Attaching metal catalysts to an insoluble polymer support, which is recoverable at the end of a reaction by simple filtration, is far from a new idea. Traditionally, chemists attached their metal catalyst to an insoluble polymer resin. However, the metal invariably leached out of the polymer over time so the catalysts were still slowly lost.

Yamada and his colleagues' approach, in contrast, integrated the metal into the polymer matrix, which trapped it much more effectively. The researchers achieved this level of integration by starting with a soluble polymer precursor instead of an insoluble resin. This material contains imidazole units, a chemical structure known to bind strongly to metals such as palladium. An insoluble composite material formed only after the researchers added palladium to the mixture because it causes the imidazole units to self-assemble around atoms of the metal—a process that they call 'molecular convolution'.

Scanning electron microscopy revealed that the resulting polymer–palladium globules ranged from 100 to 1,000 nm in diameter, which aggregated into a highly porous structure reminiscent of a tiny bathroom sponge. "This sponge-like insoluble material can easily capture substrates and reactants from the solution, which readily react with metal species embedded in the sponge," says Yamada.

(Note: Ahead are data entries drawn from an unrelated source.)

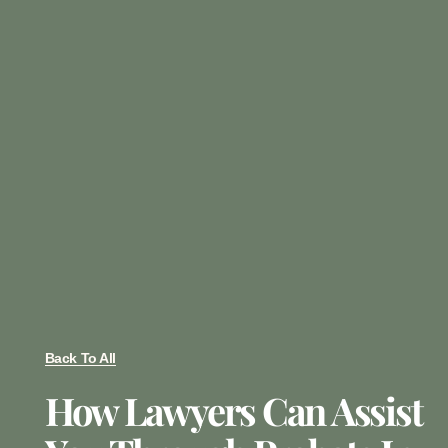
Back To All
How Lawyers Can Assist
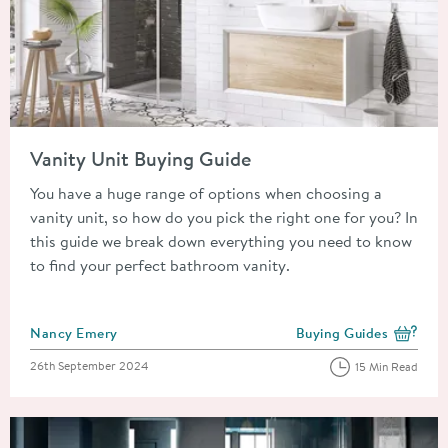
Read about Vanity Unit Buying Guide
Vanity Unit Buying Guide
You have a huge range of options when choosing a
vanity unit, so how do you pick the right one for you? In
this guide we break down everything you need to know
to find your perfect bathroom vanity.
Posted by
Nancy Emery
Buying Guides
View more blog posts i
Posted on
26th September 2024
15 Min Read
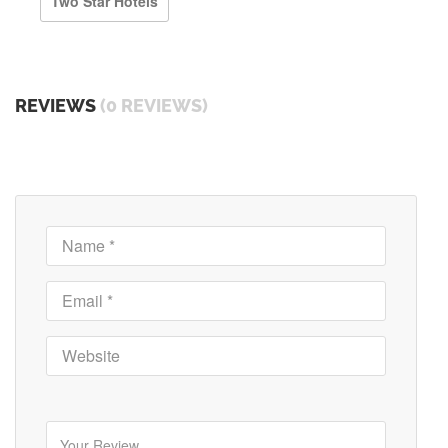
Two Star Hotels
REVIEWS
(0 REVIEWS)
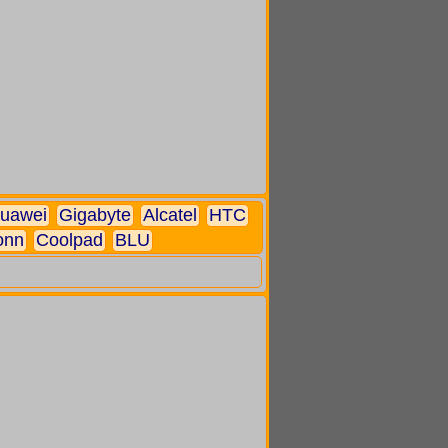
uawei
Gigabyte
Alcatel
HTC
onn
Coolpad
BLU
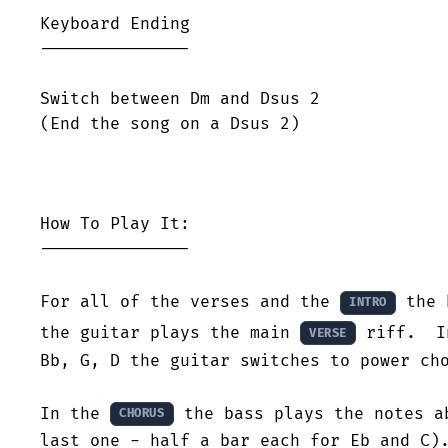
Keyboard Ending

---------------

Switch between Dm and Dsus 2

(End the song on a Dsus 2)

How To Play It:

---------------

For all of the verses and the 
 the 
INTRO
the guitar plays the main 
 riff.  I
VERSE
Bb, G, D the guitar switches to power cho
In the 
 the bass plays the notes a
CHORUS
last one - half a bar each for Eb and C).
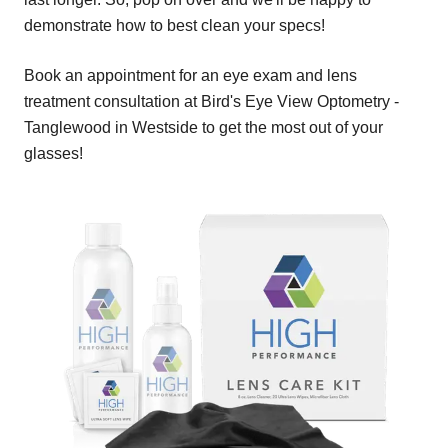
demonstrate how to best clean your specs!
Book an appointment for an eye exam and lens
treatment consultation at Bird's Eye View Optometry -
Tanglewood in Westside to get the most out of your
glasses!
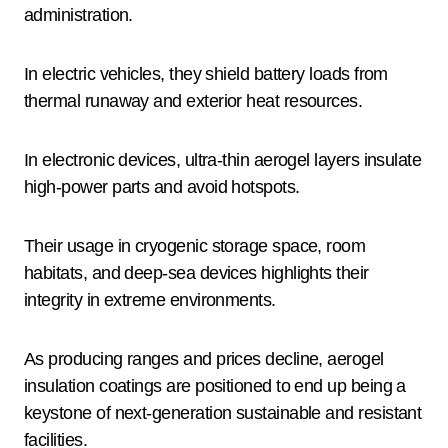
administration.
In electric vehicles, they shield battery loads from
thermal runaway and exterior heat resources.
In electronic devices, ultra-thin aerogel layers insulate
high-power parts and avoid hotspots.
Their usage in cryogenic storage space, room
habitats, and deep-sea devices highlights their
integrity in extreme environments.
As producing ranges and prices decline, aerogel
insulation coatings are positioned to end up being a
keystone of next-generation sustainable and resistant
facilities.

The researchers showed that the catalyst is highly active as well as reusable; it is the most active catalyst yet reported for a carbon–carbon bond-forming reaction known as an allylic arylation. They also reused the catalyst multiple times with no apparent loss of activity, and detected no leaching of palladium from the polymer into the reaction mixture.

Yamada and colleagues are now developing a range of composite catalysts incorporating different metals that can catalyze many other kinds of reactions. "These extremely highly active and reusable catalysts will provide a safe and highly efficient chemical process, which we hope will be adopted for industrial chemical process," Yamada says.